In 2007, the prize winners, known as “Nobel Laureates,” were:
Physics: Albert Fert of France and Peter Gruenberg of Germany received this award for their discovery of Giant Magnetoresistence. Applications of this have revolutionized data retrieval from hard disks and opened the door to further developments.
Chemistry: Gerhard Ertl of Germany received this award for his research into chemical reactions on surfaces. Chemical reactions take place on solid surfaces (such as explaining why iron rusts or how artificial fertilizers are produced) as well as in test tubes, and Ertl’s work shows how reliable results can be obtained in this area of research.

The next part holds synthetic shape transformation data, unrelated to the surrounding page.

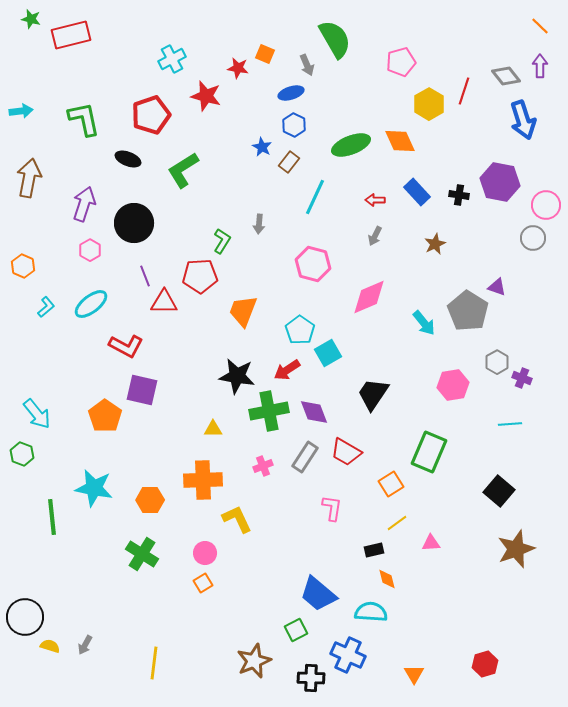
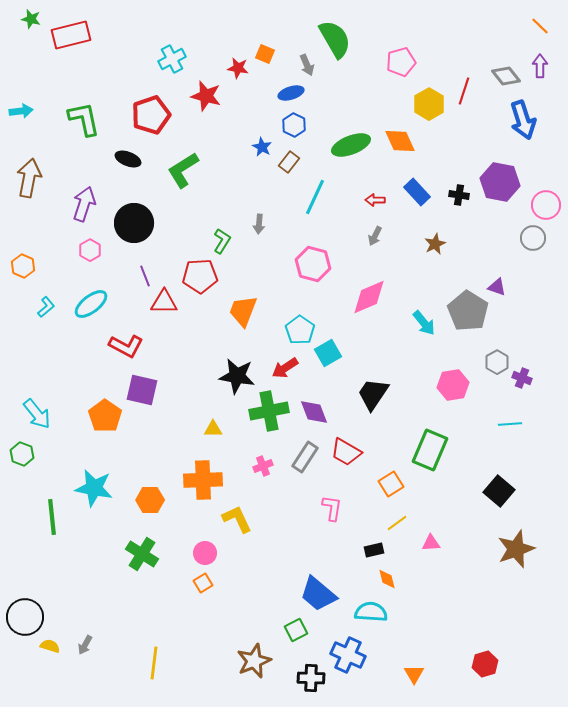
red arrow at (287, 370): moved 2 px left, 2 px up
green rectangle at (429, 452): moved 1 px right, 2 px up
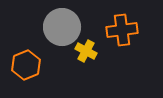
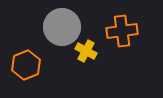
orange cross: moved 1 px down
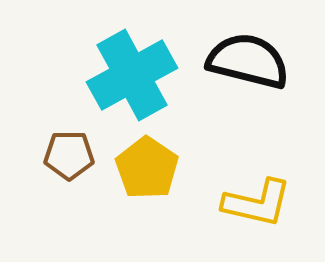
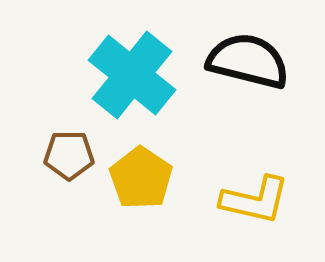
cyan cross: rotated 22 degrees counterclockwise
yellow pentagon: moved 6 px left, 10 px down
yellow L-shape: moved 2 px left, 3 px up
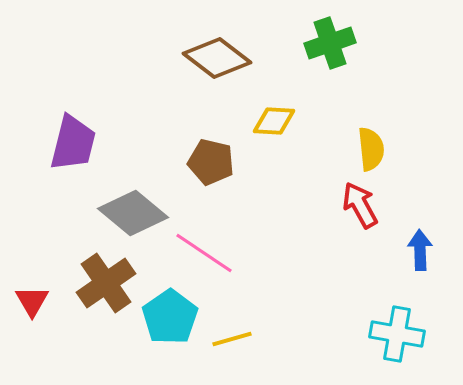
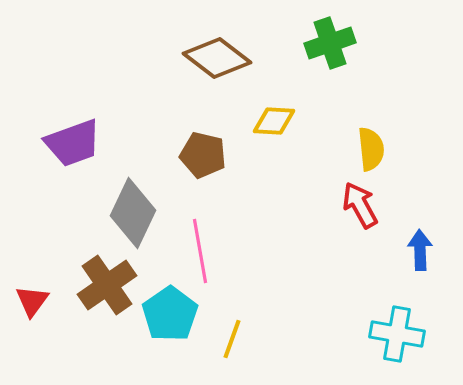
purple trapezoid: rotated 56 degrees clockwise
brown pentagon: moved 8 px left, 7 px up
gray diamond: rotated 76 degrees clockwise
pink line: moved 4 px left, 2 px up; rotated 46 degrees clockwise
brown cross: moved 1 px right, 2 px down
red triangle: rotated 6 degrees clockwise
cyan pentagon: moved 3 px up
yellow line: rotated 54 degrees counterclockwise
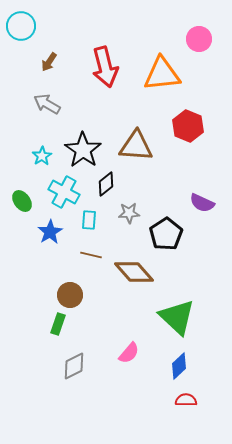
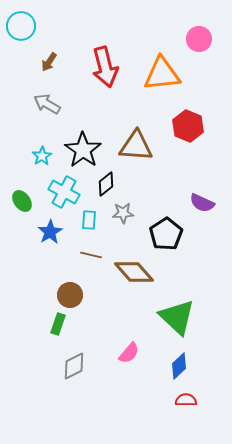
gray star: moved 6 px left
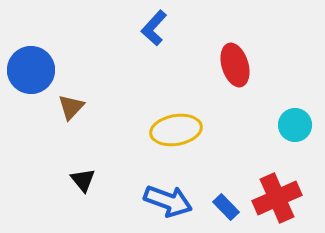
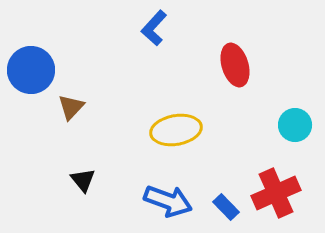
red cross: moved 1 px left, 5 px up
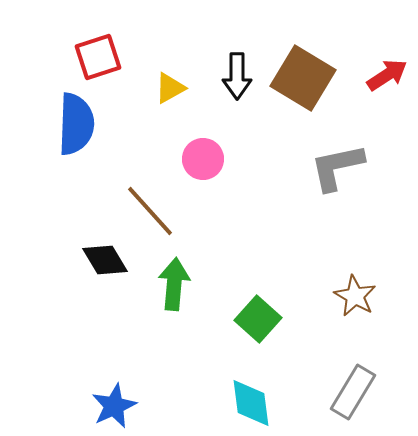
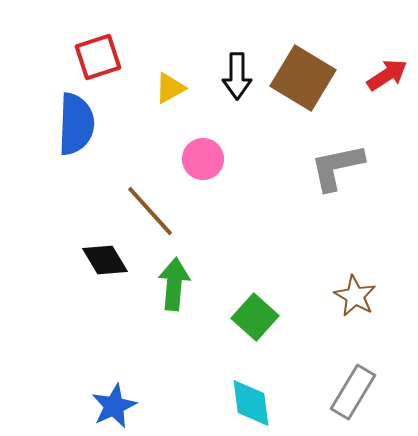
green square: moved 3 px left, 2 px up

Physiology or Medicine: Mario Capecchi (USA), Sir Martin Evans (UK), and Oliver Smithies (USA) were awarded this prize for their work in gene modification. Their work involved the use of embryonic stem cells to introduce specific genetic modifications in mice.
Literature: Doris Lessing (UK) was awarded the prize for her literary career. She has written over fifty books, various short stories and nonfiction pieces, and even two operas. Her work is described as “exposing the extraordinary in the ordinary.”
Peace: The Intergovernmental Panel on Climate Change (IPCC) and Al Gore (USA) divided this prize. Their work related to climate change, both by publicizing man-made climate change to the world and by working to develop the foundation of measures to counter these changes.
Economics: Leonid Hurwicz (USA), Eric Maskin (USA), and Roger Myerson (USA) received this prize for the development of mechanism design theory. Mechanism design theory provides tools for the analysis of the best institutions to minimize economic losses generated by private information. For example, will an auction maximize the seller’s revenue, or will some other transactional format be better? What collective decision-making processes result in the implementation of desirable projects and denying undesirable projects?